= Aziz Mahmud Hudayi =

Ottoman mystic, poet, composer, author, statesman and Hanafi Maturidi Islamic scholar

Aziz Mahmud Hüdayi (1541–1628), (b. Şereflikoçhisar, d. Üsküdar) was one of the most renowned Sufi saints of the Ottoman Empire. A mystic, poet, composer, and influential Hanafi-Maturidi scholar, he served as a spiritual advisor to several sultans. while popular tradition often links him to the Ottoman imperial family, he is most celebrated as the founder of the Jelveti Sufi Order.
== Life ==
Born in Central Anatolia, Aziz Mahmud Hudayi Hazretleri completed his studies in a medrese in Istanbul. He became the Sheikh of Sultan Ahmed I who constructed the famous Blue Mosque and so read the first Friday prayer there on its opening. He was also especially respected by Sultan Murad III. He is a descendant of Junayd of Baghdad, and, as a descendant of Husayn ibn 'Ali, can be called a sayyid.

Mehmed Muhyiddin Üftâde is the most renowned and significant Sufi master of Hüdayi. Üftade was Hüdayi's spiritual guide and mentor throughout his life. Hüdayi spent many years in his company, completed his spiritual training, and adopted the pen name "Hüdayi".

Additionally, it is known that during the time he spent in Damascus and Egypt with his teacher Nâzırzâde Ramazan Efendi, he also received Sufi instruction from a Khalwati master named Kerimuddin al-Khalwati. However, the influence of Üftade was far more dominant and foundational in shaping Hüdayi's spiritual identity and the development of his own path.

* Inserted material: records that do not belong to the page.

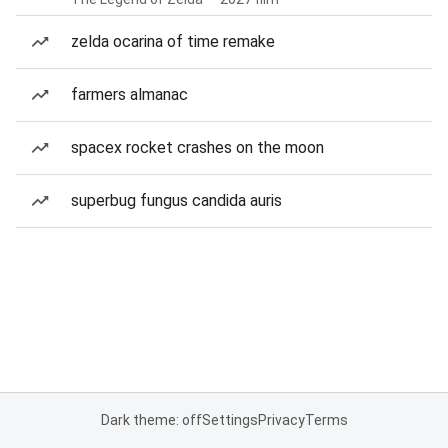
zelda ocarina of time remake
farmers almanac
spacex rocket crashes on the moon
superbug fungus candida auris
Dark theme: off
Settings
Privacy
Terms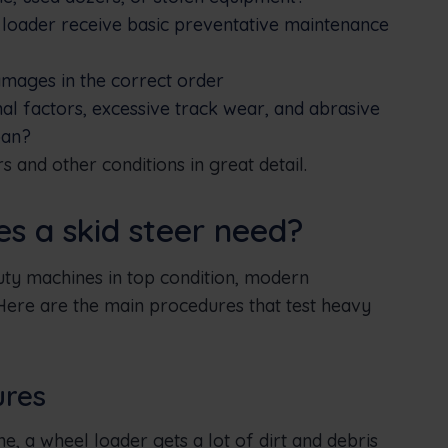
 loader receive basic preventative maintenance
damages in the correct order
al factors, excessive track wear, and abrasive
pan?
 and other conditions in great detail.
 a skid steer need?
uty machines in top condition, modern
re are the main procedures that test heavy
ures
e, a wheel loader gets a lot of dirt and debris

He founded the Jelveti (Turkish: Celveti) order of sufis and served as a qadi (Islamic judge, kadı in Turkish) in Edirne, Egypt, Damascus, and Bursa. A murid (disciple) and khalifah (successor) of Üftade of Bursa, he wrote about thirty works, seven of them in Turkish. Mustafa Gaibi, a prominent sufi from Ottoman Bosnia, was one of his disciples.

His supplication prompted many sailors of the Ottoman Navy to visit his grave before going out to sea:
Those who visit us when we are alive, and those who visit our grave after our death and read the Fatiha when passing by our tomb are ours. May those who love us not drown at sea, may they not suffer poverty in their old age, and may they not pass away without saving their faith.

He died in Üsküdar, Istanbul and was buried on a site which is now enclosed within a mosque complex that remains a site of pilgrimage and devotion. By 1855 it was in ruins but was restored and expanded by Sultan Abdülmecid I.

The small stone house in which he lived is a few miles away from the complex. The 19th-century Üsküdar-born artist Hoca Ali Riza painted a watercolour of the house standing alone in what was then countryside. A foundation named after him now maintains the house which has become the Çilehane Mescidi overlooked by the large new Çilehane Mosque.

==Four Patron Saints of the Bosphorus==
Along with Yahya Efendi, Telli Baba, and Yuşa (Joshua), Aziz Mahmud Hudayi is considered to be one of the Four Patron Saints of the Bosphorus.